Houston-based energy-focused private-equity firm Quintana Capital Group has acquired certain Class A membership interests in the general partner of Genesis Energy LP, Houston, (Amex: GEL) held by Denbury Resources Inc., Dallas, (NYSE: DNR) for approximately $85 million in cash.
Quintana and its co-investors now control Genesis’ general partner, and members of the Davison family and Genesis’ management team will be minority investors. Certain members of the Davison family own approximately 30% of Genesis’ outstanding common units and Denbury will continue to own approximately 10% of Genesis’ outstanding common units.

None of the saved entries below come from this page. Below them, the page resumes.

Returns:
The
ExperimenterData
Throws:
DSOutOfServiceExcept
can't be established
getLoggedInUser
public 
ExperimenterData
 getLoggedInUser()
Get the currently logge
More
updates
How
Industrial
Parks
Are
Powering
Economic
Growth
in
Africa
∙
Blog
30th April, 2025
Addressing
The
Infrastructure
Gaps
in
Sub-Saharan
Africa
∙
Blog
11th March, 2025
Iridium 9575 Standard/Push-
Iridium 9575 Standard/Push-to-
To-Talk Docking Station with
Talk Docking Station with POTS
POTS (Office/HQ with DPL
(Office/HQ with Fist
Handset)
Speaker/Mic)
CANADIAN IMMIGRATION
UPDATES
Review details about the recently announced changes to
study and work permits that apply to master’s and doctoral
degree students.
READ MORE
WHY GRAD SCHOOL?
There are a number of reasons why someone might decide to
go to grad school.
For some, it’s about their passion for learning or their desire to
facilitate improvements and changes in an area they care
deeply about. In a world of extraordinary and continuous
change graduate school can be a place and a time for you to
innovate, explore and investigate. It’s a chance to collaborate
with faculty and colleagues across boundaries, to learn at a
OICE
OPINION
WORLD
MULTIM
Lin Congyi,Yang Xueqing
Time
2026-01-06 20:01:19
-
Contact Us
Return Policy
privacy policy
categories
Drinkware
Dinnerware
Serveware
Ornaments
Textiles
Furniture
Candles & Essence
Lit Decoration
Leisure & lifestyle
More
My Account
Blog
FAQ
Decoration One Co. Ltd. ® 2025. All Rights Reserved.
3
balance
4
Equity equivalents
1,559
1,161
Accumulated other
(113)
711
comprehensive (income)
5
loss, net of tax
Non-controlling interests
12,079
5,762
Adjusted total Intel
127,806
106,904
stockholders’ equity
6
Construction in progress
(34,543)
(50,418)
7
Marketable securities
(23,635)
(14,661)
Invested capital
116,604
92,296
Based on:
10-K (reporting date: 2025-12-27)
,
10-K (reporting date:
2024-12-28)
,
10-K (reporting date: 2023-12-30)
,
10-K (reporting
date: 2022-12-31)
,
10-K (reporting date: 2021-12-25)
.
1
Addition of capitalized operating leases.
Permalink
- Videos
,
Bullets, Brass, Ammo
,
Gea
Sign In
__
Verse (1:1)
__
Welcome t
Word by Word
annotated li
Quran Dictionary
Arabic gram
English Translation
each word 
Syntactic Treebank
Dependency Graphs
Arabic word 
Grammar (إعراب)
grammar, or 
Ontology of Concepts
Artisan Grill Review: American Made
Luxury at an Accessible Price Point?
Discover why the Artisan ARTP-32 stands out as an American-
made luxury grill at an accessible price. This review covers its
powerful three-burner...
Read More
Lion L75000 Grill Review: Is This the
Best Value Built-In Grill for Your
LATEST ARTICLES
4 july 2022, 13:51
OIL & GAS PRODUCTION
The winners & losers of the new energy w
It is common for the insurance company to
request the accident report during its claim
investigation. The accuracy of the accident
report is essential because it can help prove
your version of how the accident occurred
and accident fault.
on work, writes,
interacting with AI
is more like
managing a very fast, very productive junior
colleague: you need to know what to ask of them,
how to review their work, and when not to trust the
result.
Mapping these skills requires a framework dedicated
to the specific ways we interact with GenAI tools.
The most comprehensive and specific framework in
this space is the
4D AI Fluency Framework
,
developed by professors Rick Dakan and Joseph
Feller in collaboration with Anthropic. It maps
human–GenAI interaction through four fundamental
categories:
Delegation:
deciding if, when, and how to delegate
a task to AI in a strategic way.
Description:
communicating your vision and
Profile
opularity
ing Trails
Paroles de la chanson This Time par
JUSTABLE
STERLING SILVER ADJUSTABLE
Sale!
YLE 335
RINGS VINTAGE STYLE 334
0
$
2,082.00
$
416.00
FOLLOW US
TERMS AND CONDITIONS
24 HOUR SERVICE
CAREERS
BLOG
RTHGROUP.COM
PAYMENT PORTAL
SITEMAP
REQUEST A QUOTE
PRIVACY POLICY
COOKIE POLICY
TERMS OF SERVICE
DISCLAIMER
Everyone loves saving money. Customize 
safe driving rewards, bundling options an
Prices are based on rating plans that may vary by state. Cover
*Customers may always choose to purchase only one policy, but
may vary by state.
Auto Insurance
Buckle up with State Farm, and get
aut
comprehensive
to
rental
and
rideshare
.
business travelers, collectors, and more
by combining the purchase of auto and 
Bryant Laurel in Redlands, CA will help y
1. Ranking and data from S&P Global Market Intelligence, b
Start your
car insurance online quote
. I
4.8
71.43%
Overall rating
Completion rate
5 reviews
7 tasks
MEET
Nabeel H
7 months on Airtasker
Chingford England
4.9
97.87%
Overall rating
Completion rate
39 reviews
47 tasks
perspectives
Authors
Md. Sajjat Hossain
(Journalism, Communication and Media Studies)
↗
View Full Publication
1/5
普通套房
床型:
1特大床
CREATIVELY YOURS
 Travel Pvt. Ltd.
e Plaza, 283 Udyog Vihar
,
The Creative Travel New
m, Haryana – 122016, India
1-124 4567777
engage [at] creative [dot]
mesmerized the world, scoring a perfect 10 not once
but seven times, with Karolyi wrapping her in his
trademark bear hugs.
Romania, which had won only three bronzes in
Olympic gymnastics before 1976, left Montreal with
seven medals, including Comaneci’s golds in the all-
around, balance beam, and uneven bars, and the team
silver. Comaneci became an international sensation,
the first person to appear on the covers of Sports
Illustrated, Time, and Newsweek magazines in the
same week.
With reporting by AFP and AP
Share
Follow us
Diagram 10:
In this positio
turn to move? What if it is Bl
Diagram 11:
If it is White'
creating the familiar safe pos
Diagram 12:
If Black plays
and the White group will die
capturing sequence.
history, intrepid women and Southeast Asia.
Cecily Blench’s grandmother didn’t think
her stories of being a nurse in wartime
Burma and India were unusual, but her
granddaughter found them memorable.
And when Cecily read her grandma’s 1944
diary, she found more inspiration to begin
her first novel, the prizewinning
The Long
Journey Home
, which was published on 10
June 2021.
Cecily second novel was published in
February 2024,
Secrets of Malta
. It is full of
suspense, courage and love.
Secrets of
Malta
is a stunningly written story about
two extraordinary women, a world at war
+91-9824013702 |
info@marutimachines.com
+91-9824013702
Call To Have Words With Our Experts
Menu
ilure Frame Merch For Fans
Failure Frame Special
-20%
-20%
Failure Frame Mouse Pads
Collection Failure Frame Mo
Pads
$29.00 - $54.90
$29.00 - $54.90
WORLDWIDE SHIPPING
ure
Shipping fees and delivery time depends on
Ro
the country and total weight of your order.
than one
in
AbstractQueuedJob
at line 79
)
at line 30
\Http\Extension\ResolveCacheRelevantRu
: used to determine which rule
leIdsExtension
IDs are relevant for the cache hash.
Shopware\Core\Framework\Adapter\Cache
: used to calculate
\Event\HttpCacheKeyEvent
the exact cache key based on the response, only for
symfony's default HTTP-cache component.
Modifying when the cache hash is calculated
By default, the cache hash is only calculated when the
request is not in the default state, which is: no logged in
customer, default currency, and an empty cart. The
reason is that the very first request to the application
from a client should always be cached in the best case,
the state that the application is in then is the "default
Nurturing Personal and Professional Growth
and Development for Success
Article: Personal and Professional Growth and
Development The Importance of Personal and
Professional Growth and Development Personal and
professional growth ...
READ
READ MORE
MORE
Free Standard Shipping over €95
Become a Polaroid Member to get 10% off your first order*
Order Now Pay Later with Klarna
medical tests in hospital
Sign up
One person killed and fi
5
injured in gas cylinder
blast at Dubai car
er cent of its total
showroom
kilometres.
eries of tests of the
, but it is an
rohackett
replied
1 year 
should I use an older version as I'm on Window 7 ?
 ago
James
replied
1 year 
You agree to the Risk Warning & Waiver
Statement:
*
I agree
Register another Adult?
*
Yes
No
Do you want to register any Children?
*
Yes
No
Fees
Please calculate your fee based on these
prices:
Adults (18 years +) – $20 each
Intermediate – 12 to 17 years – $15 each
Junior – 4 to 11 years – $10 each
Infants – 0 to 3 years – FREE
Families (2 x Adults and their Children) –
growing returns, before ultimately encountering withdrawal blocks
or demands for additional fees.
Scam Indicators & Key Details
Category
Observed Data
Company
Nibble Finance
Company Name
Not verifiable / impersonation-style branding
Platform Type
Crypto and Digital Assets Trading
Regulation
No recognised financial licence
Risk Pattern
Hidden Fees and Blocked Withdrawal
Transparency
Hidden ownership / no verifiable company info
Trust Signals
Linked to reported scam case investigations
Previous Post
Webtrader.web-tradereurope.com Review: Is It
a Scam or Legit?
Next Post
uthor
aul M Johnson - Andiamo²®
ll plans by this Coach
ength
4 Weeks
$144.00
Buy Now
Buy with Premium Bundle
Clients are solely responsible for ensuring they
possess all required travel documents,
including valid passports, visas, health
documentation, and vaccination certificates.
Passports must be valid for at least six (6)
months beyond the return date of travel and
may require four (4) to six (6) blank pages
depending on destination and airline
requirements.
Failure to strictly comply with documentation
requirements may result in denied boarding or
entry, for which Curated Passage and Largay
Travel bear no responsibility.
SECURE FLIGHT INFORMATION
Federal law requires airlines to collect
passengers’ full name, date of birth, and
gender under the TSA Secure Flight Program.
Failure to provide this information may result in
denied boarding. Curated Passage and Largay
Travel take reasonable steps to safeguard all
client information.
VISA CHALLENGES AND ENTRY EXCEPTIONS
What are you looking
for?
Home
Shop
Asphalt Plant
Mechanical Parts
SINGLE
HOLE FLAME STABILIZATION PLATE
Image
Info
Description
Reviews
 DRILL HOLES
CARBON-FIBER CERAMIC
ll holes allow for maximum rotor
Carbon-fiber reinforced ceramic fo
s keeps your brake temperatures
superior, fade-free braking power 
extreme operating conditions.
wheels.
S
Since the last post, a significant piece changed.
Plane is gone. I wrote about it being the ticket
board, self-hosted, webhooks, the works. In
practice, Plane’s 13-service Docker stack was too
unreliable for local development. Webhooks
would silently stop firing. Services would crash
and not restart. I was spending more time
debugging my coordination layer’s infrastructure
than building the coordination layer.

Genesis chief executive Grant Sims says, “We are very pleased to receive such a substantial endorsement from respected and venerable energy investors like Quintana and the Davison family. Both have a long history of investing in the energy industry and a wide breadth of commercial relationships. It is anticipated they will further enhance Genesis’ ability to meet its objective of delivering long-term growth for the partnership. We currently do not expect to see any significant changes in our day-to-day operations as a result of this transaction. We will continue to work hard to create value for our unit holders by providing our customers quality services from our increasingly integrated set of assets.”
Quintana managing partner Corbin J. Robertson Jr. says, “We are very excited to partner with the Davison family and management to help continue to grow Genesis. As one of Quintana’s primary vehicles for investing in the midstream segment of the energy sector, Genesis will have the opportunity to leverage off of the reputations, contacts, access to capital and deal flow of the Quintana-affiliated enterprises.”
Denbury CEO Phil Rykhoek says, “We have been successful in partnering with Genesis management to build an increasingly integrated midstream service provider focused in the Gulf Coast region. Our investment in Genesis, which began with a $2.2-million purchase of the general partner in 2002, has grown to a much larger value today, and we plan to utilize the net proceeds of approximately $85 million from the sale of our Class A interests in the general partner to help finance our pending strategic acquisitions of Encore Acquisition Co. and the Conroe Field.”